SIMON: And what did those 5,000 schools do?

Prof. ASCOLI: The 5,000 schools were built in rural areas. There were opportunities for African-Americans in cities, but in rural areas the opportunities were really small. And these schools gave generations of African-American children the chance at an education. They lasted all the way up until the civil rights era of the '60s.

SIMON: There were newspapers who - newspapers in New York, it must be said, as opposed to Chicago, where they called him Citizen Rosenwald - who said that it should not be forgotten that he might be a generous philanthropist, but that he had gotten rich by - in their judgment - underpaying his employees, women specifically.

Prof. ASCOLI: Yes, he was accused of that. And he paid his lowest paid female employees a very small amount of money. But that was the going rate that was also used by Marshall Fields department store and other similar businesses. He was a businessman first and foremost. He was also very generous in the causes that he believed in.

SIMON: What would his fortune be worth today?

Prof. ASCOLI: He had a fortune which before the stock market crash was estimated at $200 million, which would be over $1 billion in today's money.

SIMON: An inevitable question is, there's a Ford Foundation today, there's a Rockefeller Foundation today; it must be noted they're among the people that give to National Public Radio. Why is there no Julius Rosenwald fund today?

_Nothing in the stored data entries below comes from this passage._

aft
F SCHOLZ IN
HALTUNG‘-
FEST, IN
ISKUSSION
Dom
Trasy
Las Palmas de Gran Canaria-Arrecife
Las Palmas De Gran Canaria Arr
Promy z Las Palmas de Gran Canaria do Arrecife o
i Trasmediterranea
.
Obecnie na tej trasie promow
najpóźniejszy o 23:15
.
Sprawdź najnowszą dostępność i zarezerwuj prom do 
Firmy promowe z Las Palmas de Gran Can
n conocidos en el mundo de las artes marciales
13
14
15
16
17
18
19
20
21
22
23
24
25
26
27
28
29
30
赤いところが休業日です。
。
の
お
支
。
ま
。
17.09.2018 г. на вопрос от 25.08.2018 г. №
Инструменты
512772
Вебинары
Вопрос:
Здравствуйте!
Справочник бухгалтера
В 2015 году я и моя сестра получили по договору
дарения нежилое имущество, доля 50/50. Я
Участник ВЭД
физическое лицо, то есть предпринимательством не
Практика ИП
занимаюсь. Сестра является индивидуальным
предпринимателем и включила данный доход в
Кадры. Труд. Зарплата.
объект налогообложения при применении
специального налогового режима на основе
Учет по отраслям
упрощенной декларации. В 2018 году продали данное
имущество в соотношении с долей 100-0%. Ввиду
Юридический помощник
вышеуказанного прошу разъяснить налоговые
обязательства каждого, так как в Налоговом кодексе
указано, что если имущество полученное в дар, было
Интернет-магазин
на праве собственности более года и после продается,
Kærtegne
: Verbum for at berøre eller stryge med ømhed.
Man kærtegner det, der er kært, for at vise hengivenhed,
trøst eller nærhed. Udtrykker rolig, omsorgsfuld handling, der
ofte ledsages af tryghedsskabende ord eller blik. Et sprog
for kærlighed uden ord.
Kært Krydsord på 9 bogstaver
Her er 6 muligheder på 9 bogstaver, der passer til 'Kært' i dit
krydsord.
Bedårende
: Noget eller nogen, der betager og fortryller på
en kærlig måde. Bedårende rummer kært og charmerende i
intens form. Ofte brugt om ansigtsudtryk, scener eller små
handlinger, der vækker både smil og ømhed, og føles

Prof. ASCOLI: Julius Rosenwald was trying to avoid what he considered the evils of bureaucracy. He felt that the ideas for which the foundation had been established would be superceded as time went on, and that it was more important to spend - really to spend the money while you were alive.

SIMON: Can I get you to speak as his grandson as opposed to the historian for a moment?

Prof. ASCOLI: Yes, except that I never knew him. So that makes it a little bit difficult.

SIMON: Do you wish his name was on a few more things? Do you wish the - I must say, because one of the reasons we did this interview is - I mean, as a Chicagoan, I had some knowledge of the name. But you know, you could make the argument that he was perhaps was the most influential American that a lot of people haven't heard of.

Prof. ASCOLI: I think that that's absolutely true. I think, as his biographer, I would have wished that his name had been on more things. But he wasn't that kind of man. He really was a self-effacing man. So yes, I wish he had been recognized. But I wrote the book so that people would learn who this really interesting man was.

SIMON: Peter Ascoli's new book is Julius Rosenwald: The Man Who Built Sears, Roebuck and Advanced the Cause of Black Education in the American South.

Peter Ascoli, thanks very much for being with us.

Prof. ASCOLI: Thank you, Scott.

SIMON: An excerpt is on our Web site.